Task item: Every line below must be reproduced exactly. Copy them all.

Data for analysis:
.....

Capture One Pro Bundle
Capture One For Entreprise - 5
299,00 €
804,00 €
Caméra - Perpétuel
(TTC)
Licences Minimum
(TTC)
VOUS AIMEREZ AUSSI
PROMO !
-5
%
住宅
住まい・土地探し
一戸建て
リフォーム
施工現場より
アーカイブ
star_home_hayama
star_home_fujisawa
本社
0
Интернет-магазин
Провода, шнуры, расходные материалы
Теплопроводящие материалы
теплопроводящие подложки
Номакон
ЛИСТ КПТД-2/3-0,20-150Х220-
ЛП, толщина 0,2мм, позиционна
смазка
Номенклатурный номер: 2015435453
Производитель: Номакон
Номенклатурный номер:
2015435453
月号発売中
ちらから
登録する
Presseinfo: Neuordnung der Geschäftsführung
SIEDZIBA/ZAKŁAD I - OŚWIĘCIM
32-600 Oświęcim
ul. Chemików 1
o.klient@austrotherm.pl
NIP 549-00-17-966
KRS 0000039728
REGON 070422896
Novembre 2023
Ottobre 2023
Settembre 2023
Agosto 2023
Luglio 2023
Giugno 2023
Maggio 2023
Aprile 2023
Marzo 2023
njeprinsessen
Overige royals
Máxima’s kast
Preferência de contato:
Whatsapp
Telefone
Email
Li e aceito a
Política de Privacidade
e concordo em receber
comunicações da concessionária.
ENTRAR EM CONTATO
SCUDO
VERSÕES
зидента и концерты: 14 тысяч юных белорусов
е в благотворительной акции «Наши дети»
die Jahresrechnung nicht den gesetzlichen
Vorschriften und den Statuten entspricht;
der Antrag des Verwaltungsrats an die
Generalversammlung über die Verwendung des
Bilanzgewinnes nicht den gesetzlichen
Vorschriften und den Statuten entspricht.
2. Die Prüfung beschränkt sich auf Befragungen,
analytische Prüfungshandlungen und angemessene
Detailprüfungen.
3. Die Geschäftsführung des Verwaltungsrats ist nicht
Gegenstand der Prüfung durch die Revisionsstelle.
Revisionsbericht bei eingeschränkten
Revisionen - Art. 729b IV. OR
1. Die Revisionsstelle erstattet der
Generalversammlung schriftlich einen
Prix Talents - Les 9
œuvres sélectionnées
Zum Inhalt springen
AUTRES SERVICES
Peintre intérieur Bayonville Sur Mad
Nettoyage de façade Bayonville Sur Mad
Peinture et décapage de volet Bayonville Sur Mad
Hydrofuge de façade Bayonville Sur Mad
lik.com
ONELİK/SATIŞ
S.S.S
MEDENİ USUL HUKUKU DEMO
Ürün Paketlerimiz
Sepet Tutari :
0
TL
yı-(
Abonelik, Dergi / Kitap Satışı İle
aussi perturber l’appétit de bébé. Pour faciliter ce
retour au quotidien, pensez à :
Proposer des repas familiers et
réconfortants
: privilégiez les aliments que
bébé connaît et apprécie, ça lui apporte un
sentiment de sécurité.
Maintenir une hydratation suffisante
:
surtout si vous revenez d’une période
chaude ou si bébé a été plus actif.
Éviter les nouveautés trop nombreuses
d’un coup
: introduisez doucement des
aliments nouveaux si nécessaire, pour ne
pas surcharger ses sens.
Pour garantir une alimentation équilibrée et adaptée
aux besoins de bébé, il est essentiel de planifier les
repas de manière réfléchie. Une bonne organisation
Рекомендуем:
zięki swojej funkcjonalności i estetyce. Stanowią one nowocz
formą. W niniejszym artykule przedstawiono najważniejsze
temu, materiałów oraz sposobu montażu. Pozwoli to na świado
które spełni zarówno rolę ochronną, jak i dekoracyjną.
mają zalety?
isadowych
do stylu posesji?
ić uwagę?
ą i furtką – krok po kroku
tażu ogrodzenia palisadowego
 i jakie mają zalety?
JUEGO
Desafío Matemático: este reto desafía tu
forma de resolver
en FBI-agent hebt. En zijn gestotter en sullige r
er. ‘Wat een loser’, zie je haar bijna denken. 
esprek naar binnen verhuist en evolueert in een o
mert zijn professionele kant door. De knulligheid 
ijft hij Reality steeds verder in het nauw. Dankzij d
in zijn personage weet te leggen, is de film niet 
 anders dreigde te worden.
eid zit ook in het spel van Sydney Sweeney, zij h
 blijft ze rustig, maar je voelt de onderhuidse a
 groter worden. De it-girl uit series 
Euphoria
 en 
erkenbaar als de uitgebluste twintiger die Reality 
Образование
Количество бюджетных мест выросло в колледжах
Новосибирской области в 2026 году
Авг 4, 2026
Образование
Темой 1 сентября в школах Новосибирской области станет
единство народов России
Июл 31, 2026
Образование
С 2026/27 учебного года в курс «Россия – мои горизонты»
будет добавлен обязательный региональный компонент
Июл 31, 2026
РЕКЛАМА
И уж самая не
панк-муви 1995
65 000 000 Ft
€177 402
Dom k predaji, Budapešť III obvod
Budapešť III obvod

.....

Result for this exercise:
Capture One Pro Bundle
Capture One For Entreprise - 5
299,00 €
804,00 €
Caméra - Perpétuel
(TTC)
Licences Minimum
(TTC)
VOUS AIMEREZ AUSSI
PROMO !
-5
%
住宅
住まい・土地探し
一戸建て
リフォーム
施工現場より
アーカイブ
star_home_hayama
star_home_fujisawa
本社
0
Интернет-магазин
Провода, шнуры, расходные материалы
Теплопроводящие материалы
теплопроводящие подложки
Номакон
ЛИСТ КПТД-2/3-0,20-150Х220-
ЛП, толщина 0,2мм, позиционна
смазка
Номенклатурный номер: 2015435453
Производитель: Номакон
Номенклатурный номер:
2015435453
月号発売中
ちらから
登録する
Presseinfo: Neuordnung der Geschäftsführung
SIEDZIBA/ZAKŁAD I - OŚWIĘCIM
32-600 Oświęcim
ul. Chemików 1
o.klient@austrotherm.pl
NIP 549-00-17-966
KRS 0000039728
REGON 070422896
Novembre 2023
Ottobre 2023
Settembre 2023
Agosto 2023
Luglio 2023
Giugno 2023
Maggio 2023
Aprile 2023
Marzo 2023
njeprinsessen
Overige royals
Máxima’s kast
Preferência de contato:
Whatsapp
Telefone
Email
Li e aceito a
Política de Privacidade
e concordo em receber
comunicações da concessionária.
ENTRAR EM CONTATO
SCUDO
VERSÕES
зидента и концерты: 14 тысяч юных белорусов
е в благотворительной акции «Наши дети»
die Jahresrechnung nicht den gesetzlichen
Vorschriften und den Statuten entspricht;
der Antrag des Verwaltungsrats an die
Generalversammlung über die Verwendung des
Bilanzgewinnes nicht den gesetzlichen
Vorschriften und den Statuten entspricht.
2. Die Prüfung beschränkt sich auf Befragungen,
analytische Prüfungshandlungen und angemessene
Detailprüfungen.
3. Die Geschäftsführung des Verwaltungsrats ist nicht
Gegenstand der Prüfung durch die Revisionsstelle.
Revisionsbericht bei eingeschränkten
Revisionen - Art. 729b IV. OR
1. Die Revisionsstelle erstattet der
Generalversammlung schriftlich einen
Prix Talents - Les 9
œuvres sélectionnées
Zum Inhalt springen
AUTRES SERVICES
Peintre intérieur Bayonville Sur Mad
Nettoyage de façade Bayonville Sur Mad
Peinture et décapage de volet Bayonville Sur Mad
Hydrofuge de façade Bayonville Sur Mad
lik.com
ONELİK/SATIŞ
S.S.S
MEDENİ USUL HUKUKU DEMO
Ürün Paketlerimiz
Sepet Tutari :
0
TL
yı-(
Abonelik, Dergi / Kitap Satışı İle
aussi perturber l’appétit de bébé. Pour faciliter ce
retour au quotidien, pensez à :
Proposer des repas familiers et
réconfortants
: privilégiez les aliments que
bébé connaît et apprécie, ça lui apporte un
sentiment de sécurité.
Maintenir une hydratation suffisante
:
surtout si vous revenez d’une période
chaude ou si bébé a été plus actif.
Éviter les nouveautés trop nombreuses
d’un coup
: introduisez doucement des
aliments nouveaux si nécessaire, pour ne
pas surcharger ses sens.
Pour garantir une alimentation équilibrée et adaptée
aux besoins de bébé, il est essentiel de planifier les
repas de manière réfléchie. Une bonne organisation
Рекомендуем:
zięki swojej funkcjonalności i estetyce. Stanowią one nowocz
formą. W niniejszym artykule przedstawiono najważniejsze
temu, materiałów oraz sposobu montażu. Pozwoli to na świado
które spełni zarówno rolę ochronną, jak i dekoracyjną.
mają zalety?
isadowych
do stylu posesji?
ić uwagę?
ą i furtką – krok po kroku
tażu ogrodzenia palisadowego
 i jakie mają zalety?
JUEGO
Desafío Matemático: este reto desafía tu
forma de resolver
en FBI-agent hebt. En zijn gestotter en sullige r
er. ‘Wat een loser’, zie je haar bijna denken. 
esprek naar binnen verhuist en evolueert in een o
mert zijn professionele kant door. De knulligheid 
ijft hij Reality steeds verder in het nauw. Dankzij d
in zijn personage weet te leggen, is de film niet 
 anders dreigde te worden.
eid zit ook in het spel van Sydney Sweeney, zij h
 blijft ze rustig, maar je voelt de onderhuidse a
 groter worden. De it-girl uit series 
Euphoria
 en 
erkenbaar als de uitgebluste twintiger die Reality 
Образование
Количество бюджетных мест выросло в колледжах
Новосибирской области в 2026 году
Авг 4, 2026
Образование
Темой 1 сентября в школах Новосибирской области станет
единство народов России
Июл 31, 2026
Образование
С 2026/27 учебного года в курс «Россия – мои горизонты»
будет добавлен обязательный региональный компонент
Июл 31, 2026
РЕКЛАМА
И уж самая не
панк-муви 1995
65 000 000 Ft
€177 402
Dom k predaji, Budapešť III obvod
Budapešť III obvod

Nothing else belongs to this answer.